Pinocchio scuopre i ladri e, in ricompensa di essere stato fedele, vien posto in libertà.
Ed era già più di due ore che dormiva saporitamente; quando verso la mezzanotte fu svegliato da un bisbiglio e da un pissi-pissi di vocine strane, che gli parve di sentire nell’aia. Messa fuori la punta del naso dalla buca del casotto, vide riunite a consiglio quattro bestiuole di pelame scuro, che parevano gatti. Ma non erano gatti: erano faine, animaletti carnivori, ghiottissimi specialmente di uova e di pollastrine giovani. Una di queste faine, staccandosi dalle sue compagne, andò alla buca del casotto e disse sottovoce:
– Buona sera, Melampo.
– Io non mi chiamo Melampo, – rispose il burattino.
– O dunque chi sei?
– Io sono Pinocchio.
– E che cosa fai costì?
– Faccio il cane di guardia.
– O Melampo dov’è? dov’è il vecchio cane, che stava in questo casotto?
– È morto questa mattina.
– Morto? Povera bestia! Era tanto buono!... Ma giudicandoti alla fisonomia, anche te mi sembri un cane di garbo.
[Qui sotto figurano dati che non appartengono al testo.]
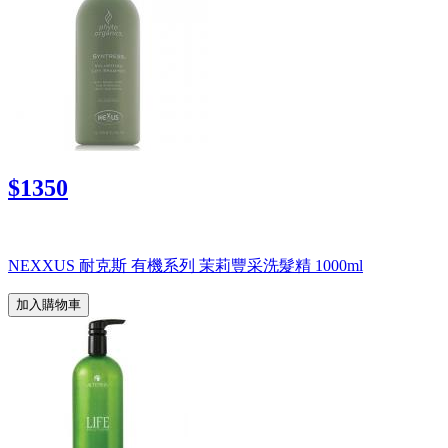
$1350
NEXXUS 耐克斯 有機系列 茉莉豐采洗髮精 1000ml
加入購物車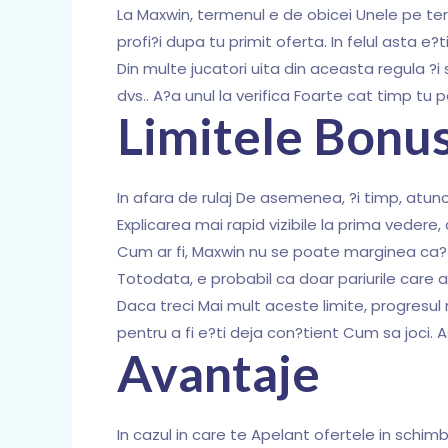
La Maxwin, termenul e de obicei Unele pe ter
profi?i dupa tu primit oferta. In felul asta e?ti
Din multe jucatori uita din aceasta regula ?
dvs.. A?a unul la verifica Foarte cat timp tu p
Limitele Bonus
In afara de rulaj De asemenea, ?i timp, atun
Explicarea mai rapid vizibile la prima vedere
Cum ar fi, Maxwin nu se poate marginea ca?tig
Totodata, e probabil ca doar pariurile care au
Daca treci Mai mult aceste limite, progresul n
pentru a fi e?ti deja con?tient Cum sa joci. 
Avantaje
In cazul in care te Apelant ofertele in schim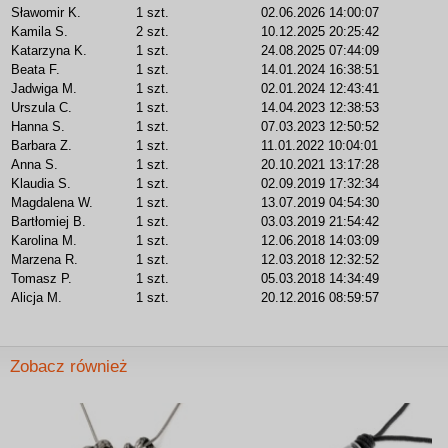
Sławomir K.
1 szt.
02.06.2026 14:00:07
Kamila S.
2 szt.
10.12.2025 20:25:42
Katarzyna K.
1 szt.
24.08.2025 07:44:09
Beata F.
1 szt.
14.01.2024 16:38:51
Jadwiga M.
1 szt.
02.01.2024 12:43:41
Urszula C.
1 szt.
14.04.2023 12:38:53
Hanna S.
1 szt.
07.03.2023 12:50:52
Barbara Z.
1 szt.
11.01.2022 10:04:01
Anna S.
1 szt.
20.10.2021 13:17:28
Klaudia S.
1 szt.
02.09.2019 17:32:34
Magdalena W.
1 szt.
13.07.2019 04:54:30
Bartłomiej B.
1 szt.
03.03.2019 21:54:42
Karolina M.
1 szt.
12.06.2018 14:03:09
Marzena R.
1 szt.
12.03.2018 12:32:52
Tomasz P.
1 szt.
05.03.2018 14:34:49
Alicja M.
1 szt.
20.12.2016 08:59:57
Zobacz również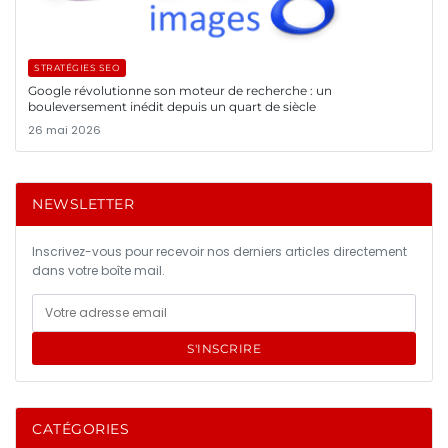
STRATÉGIES SEO
Google révolutionne son moteur de recherche : un
bouleversement inédit depuis un quart de siècle
26 mai 2026
NEWSLETTER
Inscrivez-vous pour recevoir nos derniers articles directement
dans votre boîte mail.
S'INSCRIRE
CATÉGORIES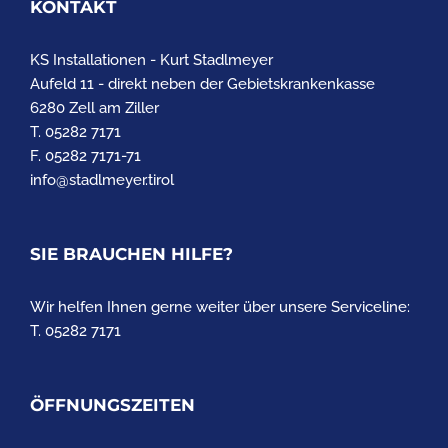
KONTAKT
KS Installationen - Kurt Stadlmeyer
Aufeld 11 - direkt neben der Gebietskrankenkasse
6280 Zell am Ziller
T. 05282 7171
F. 05282 7171-71
info@stadlmeyer.tirol
SIE BRAUCHEN HILFE?
Wir helfen Ihnen gerne weiter über unsere Serviceline:
T. 05282 7171
ÖFFNUNGSZEITEN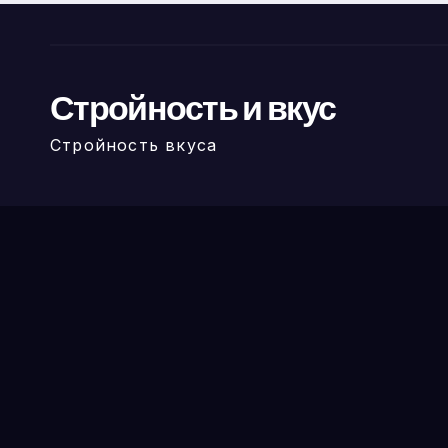
Стройность и вкус
Стройность вкуса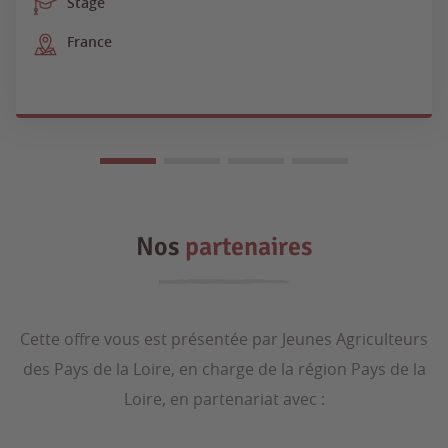
Stage
France
Nos
partenaires
Cette offre vous est présentée par Jeunes Agriculteurs
des Pays de la Loire, en charge de la région Pays de la
Loire, en partenariat avec :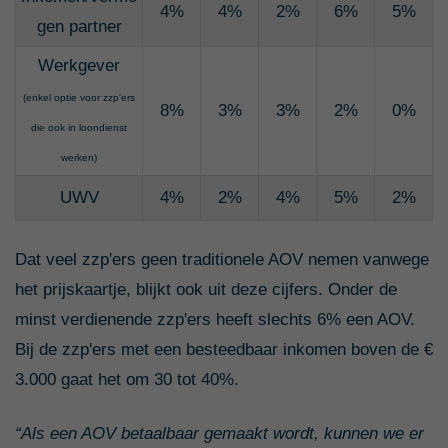
4%
4%
2%
6%
5%
gen partner
Werkgever
(enkel optie voor zzp'ers
8%
3%
3%
2%
0%
die ook in loondienst
werken)
UWV
4%
2%
4%
5%
2%
Dat veel zzp'ers geen traditionele AOV nemen vanwege
het prijskaartje, blijkt ook uit deze cijfers. Onder de
minst verdienende zzp'ers heeft slechts 6% een AOV.
Bij de zzp'ers met een besteedbaar inkomen boven de €
3.000 gaat het om 30 tot 40%.
“Als een AOV betaalbaar gemaakt wordt, kunnen we er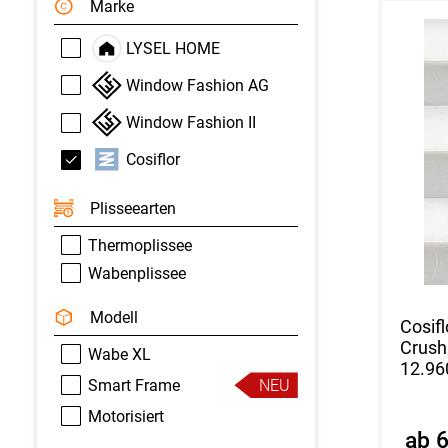
Marke
LYSEL HOME
Window Fashion AG
Window Fashion II
Cosiflor
Plisseearten
Thermoplissee
Wabenplissee
Modell
Cosifl
Crush
Wabe XL
12.96
Smart Frame
NEU
Motorisiert
ab 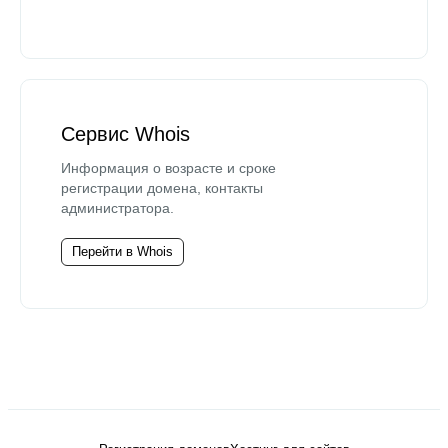
Сервис Whois
Информация о возрасте и сроке
регистрации домена, контакты
администратора.
Перейти в Whois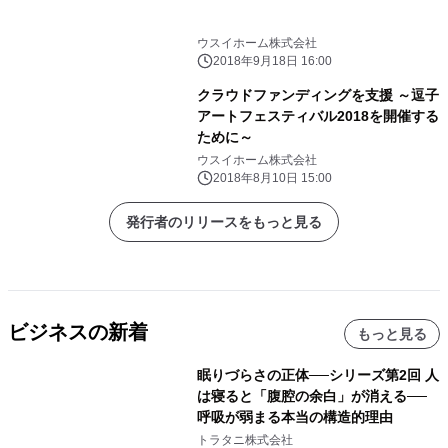
ウスイホーム株式会社
2018年9月18日 16:00
クラウドファンディングを支援 ～逗子
アートフェスティバル2018を開催する
ために～
ウスイホーム株式会社
2018年8月10日 15:00
発行者のリリースをもっと見る
ビジネスの新着
もっと見る
眠りづらさの正体──シリーズ第2回 人
は寝ると「腹腔の余白」が消える──
呼吸が弱まる本当の構造的理由
トラタニ株式会社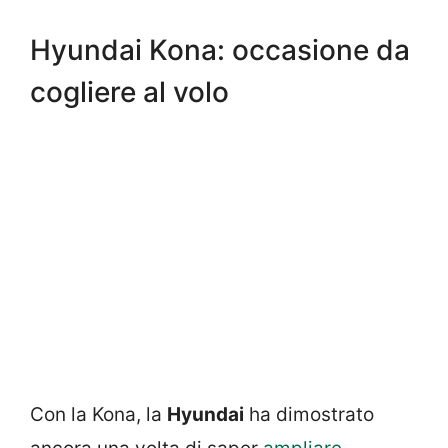
Hyundai Kona: occasione da
cogliere al volo
Con la Kona, la
Hyundai
ha dimostrato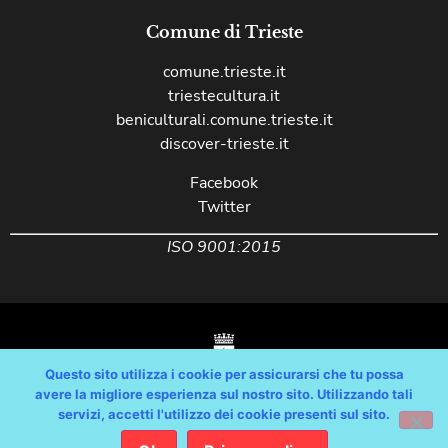
Comune di Trieste
comune.trieste.it
triestecultura.it
beniculturali.comune.trieste.it
discover-trieste.it
Facebook
Twitter
ISO 9001:2015
Questo sito utilizza i cookie per assicurarsi che tu possa
avere la migliore esperienza sul nostro sito. Utilizzando tali
servizi, accetti l'utilizzo dei cookie presenti sul sito.
Copyright © Comune di Trieste – partita Iva 00210240321 – tutti i diritti
riservati / Progetto e Sviluppo Media Technologies Srl /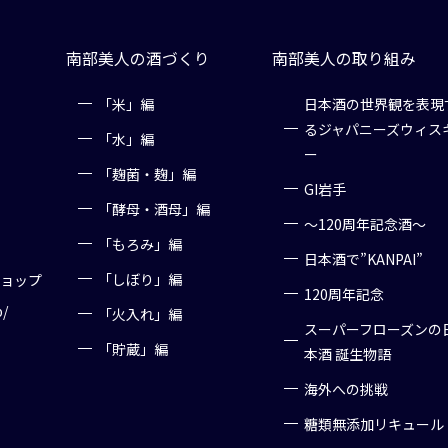
南部美人の酒づくり
南部美人の取り組み
「米」編
日本酒の世界観を表現
るジャパニーズウィス
「水」編
ー
「麹菌・麹」編
GI岩手
「酵母・酒母」編
～120周年記念酒～
「もろみ」編
日本酒で”KANPAI”
「しぼり」編
ショップ
120周年記念
p/
「火入れ」編
スーパーフローズンの
「貯蔵」編
本酒 誕生物語
海外への挑戦
糖類無添加リキュール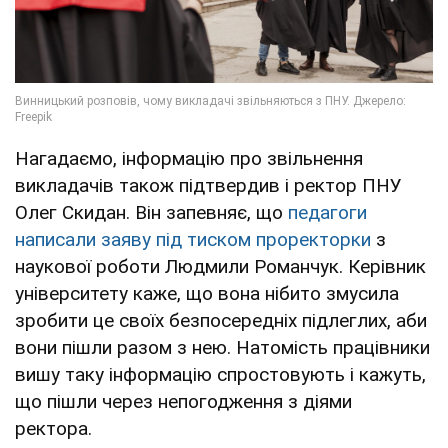
Нагадаємо, інформацію про звільнення
викладачів також підтвердив і ректор ПНУ
Олег Скидан. Він запевняє, що
педагоги
написали заяву під тиском проректорки
з
наукової роботи Людмили Романчук. Керівник
університету каже, що вона нібито змусила
зробити це своїх безпосередніх підлеглих, аби
вони пішли разом з нею. Натомість працівники
вишу таку інформацію спростовують і кажуть,
що пішли через непогодження з діями
ректора.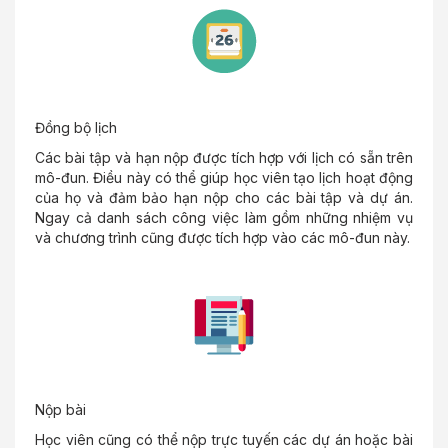
Đồng bộ lịch
Các bài tập và hạn nộp được tích hợp với lịch có sẵn trên
mô-đun. Điều này có thể giúp học viên tạo lịch hoạt động
của họ và đảm bảo hạn nộp cho các bài tập và dự án.
Ngay cả danh sách công việc làm gồm những nhiệm vụ
và chương trình cũng được tích hợp vào các mô-đun này.
Nộp bài
Học viên cũng có thể nộp trực tuyến các dự án hoặc bài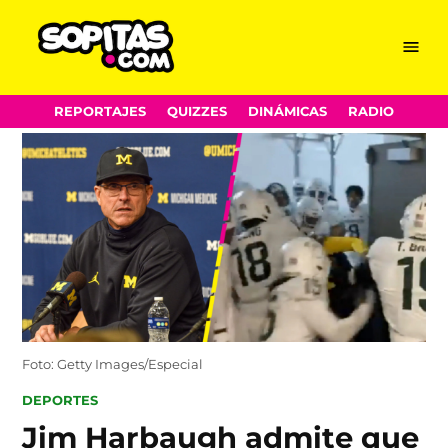
Menu
Sopitas.com
Skip
REPORTAJES
QUIZZES
DINÁMICAS
RADIO
to
content
Foto: Getty Images/Especial
POSTED
DEPORTES
IN
Jim Harbaugh admite que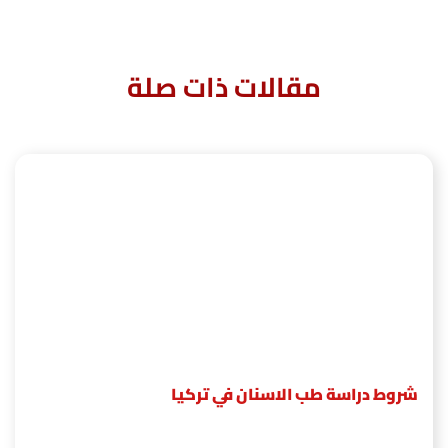
مقالات ذات صلة
شروط دراسة طب الاسنان في تركيا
– Domando scusa, io non sono un cane!...
– O chi sei?
– Io sono un burattino.
– E fai da cane di guardia?
– Purtroppo: per mia punizione!...
– Ebbene, io ti propongo gli stessi patti, che avevo col defunto Melampo: e sarai contento.
– E questi patti sarebbero?
– Noi verremo una volta la settimana, come per il passato, a visitare di notte questo pollaio, e porteremo via otto galline. Di queste galline, sette le mangeremo noi, e una la daremo a te, a condizione, s’intende bene, che tu faccia finta di dormire e non ti venga mai l’estro di abbaiare e di svegliare il contadino.